I do not deem the present manuscript acceptable for publication in Sustainability, but once those problems have been fixed it could become an interesting and useful investigation.

Comments/questions:

  1. Insert numbers for all equations.
  2. 1 at line 113 is incorrect and is also counterintuitive, as the ratio should be the inverse of what is reported.
  3. Table 3: the SEM is too large for NH3, during weaning and growing periods, therefore I do not think those data carry any real significance.
  4. How was the conventional electric heating system implemented inside the room? Where did you place the inlet of the plastic pipe connected to air heating? A more detailed description of the two rooms and of the according heating systems must be provided.

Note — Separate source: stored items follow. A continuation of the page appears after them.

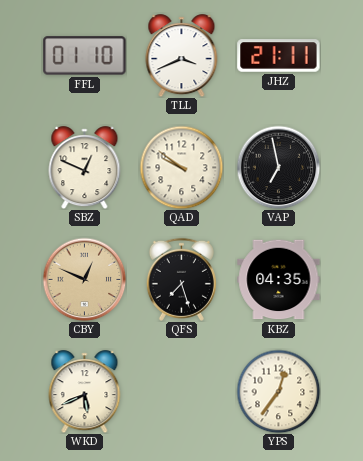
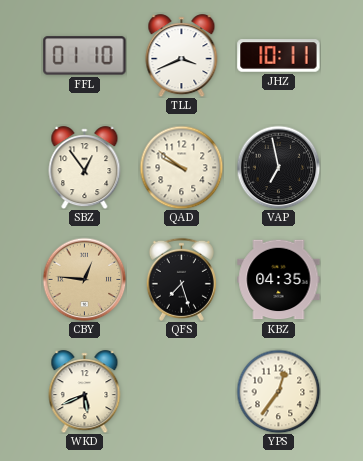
JHZ: 21:11 -> 10:11
SBZ: 12:49 -> 12:54
CBY: 12:49 -> 12:46
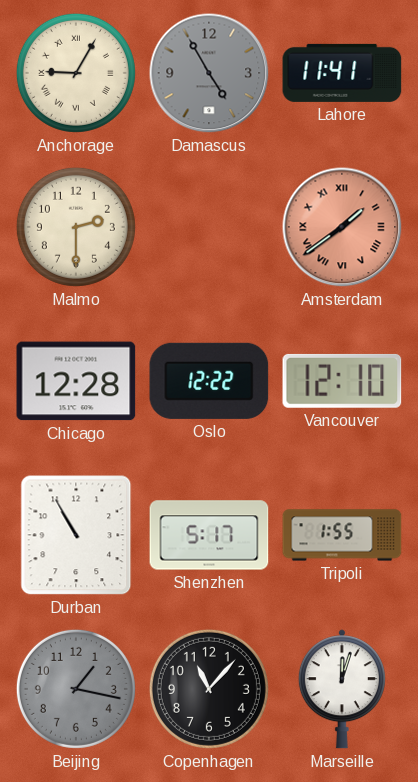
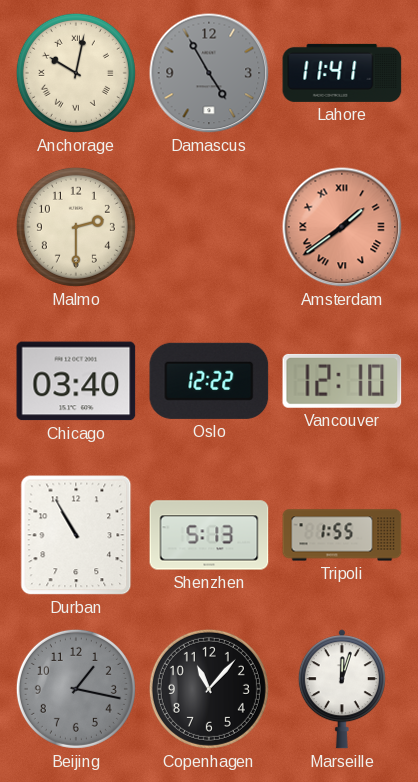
Anchorage: 9:05 -> 10:02
Chicago: 12:28 -> 03:40
Shenzhen: 5:17 -> 5:13
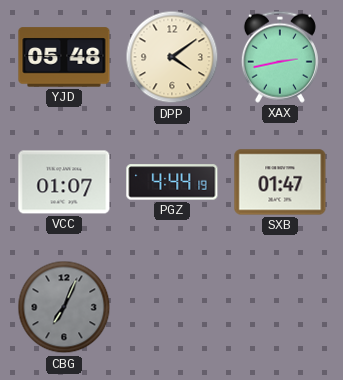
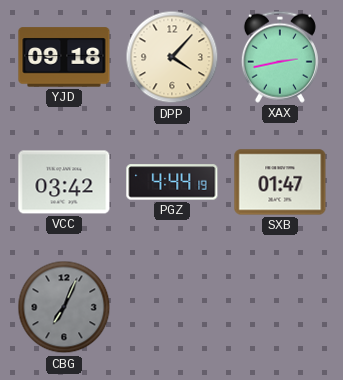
YJD: 05:48 -> 09:18
DPP: 4:09 -> 4:07
VCC: 01:07 -> 03:42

  5. Lines 172-173: “There were no significant differences in the PM 2.5 dust concentration between the two houses. On the other hand, the dust concentration tended to decrease during all periods, and the average reduction was 6.5% compared to the control house.”
    I might have missed something, but these two statements seem mutually contradictory to me. Could you please explain what you meant here?
  6. Table 4: even worse, here the error is always comparable to the observations. It is too large, making the statistical analysis meaningless. I therefore disagree with the statement “the formaldehyde concentration was significantly lower (p<0.05) in the AHP house.”, as considering the error would make the AHP value even larger than the control value.
  7. Line 195: “We speculated that the AHP system could distribute the uniform heat pattern continuously inside the house than the conventional electric heating system.”
    There are no reasons given for supporting this claim, nor dedicated measurements or computer simulations. The heating system needs to be addressed properly to this aim.
  8. The Discussion section contains plenty of references to the literature about the COP result, and this is good, however the core results of Section 3 are almost completely overlooked.
    As a matter of fact, all this discussion could be moved to the Introduction, as it constitutes a literature review rather than a critical analysis of the study results.
  9. Only lines 208-210, 253-258, 263-264 contain (very superficially) some comments on the results. Everything else is too verbose and not pertinent to a Discussion section, but to the Introduction.